Data records START
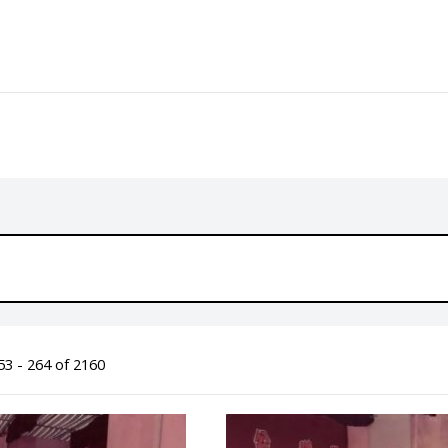
3 - 264 of 2160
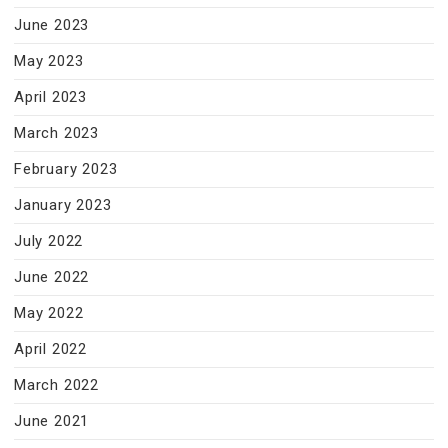
June 2023
May 2023
April 2023
March 2023
February 2023
January 2023
July 2022
June 2022
May 2022
April 2022
March 2022
June 2021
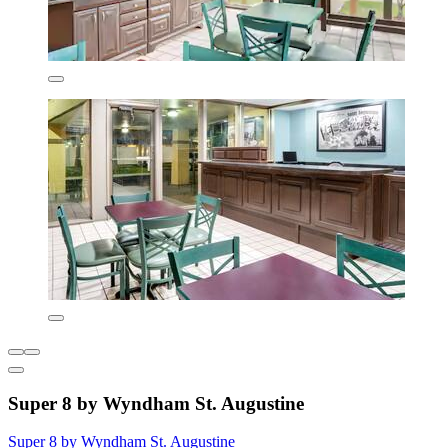
Super 8 by Wyndham St. Augustine
Super 8 by Wyndham St. Augustine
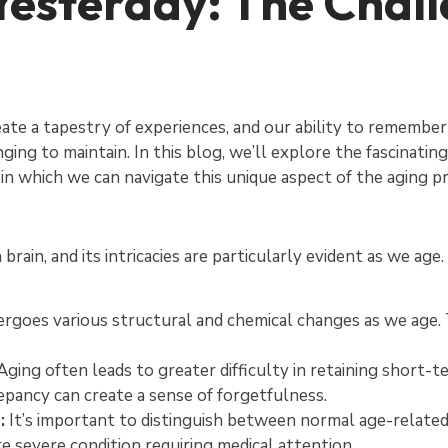
esterday: The Chall
reate a tapestry of experiences, and our ability to remembe
ging to maintain. In this blog, we’ll explore the fascinati
in which we can navigate this unique aspect of the aging p
ain, and its intricacies are particularly evident as we age
rgoes various structural and chemical changes as we age.
ging often leads to greater difficulty in retaining short
repancy can create a sense of forgetfulness.
:
It’s important to distinguish between normal age-relate
re severe condition requiring medical attention.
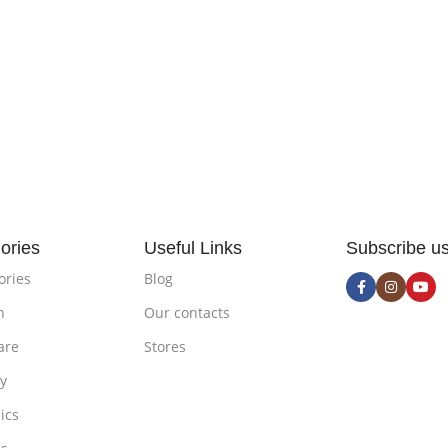
ories
Useful Links
Subscribe u
ories
Blog
n
Our contacts
are
Stores
ty
ics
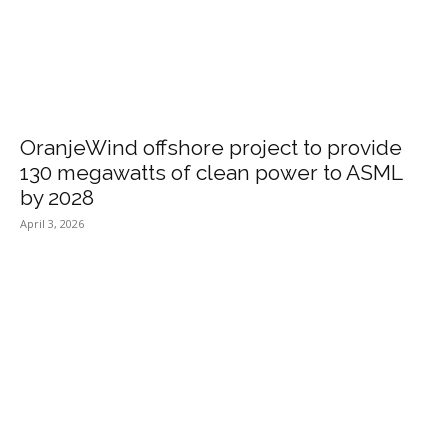
OranjeWind offshore project to provide
130 megawatts of clean power to ASML
by 2028
April 3, 2026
Data records END
= Requirement =
Retype exactly, please, the span from the line holding "Useful Links" through the closing line of the data, both ends included, without the pictures.

= Result =
Useful Links
Subscribe u
ories
Blog
n
Our contacts
are
Stores
ty
ics
OranjeWind offshore project to provide
130 megawatts of clean power to ASML
by 2028
April 3, 2026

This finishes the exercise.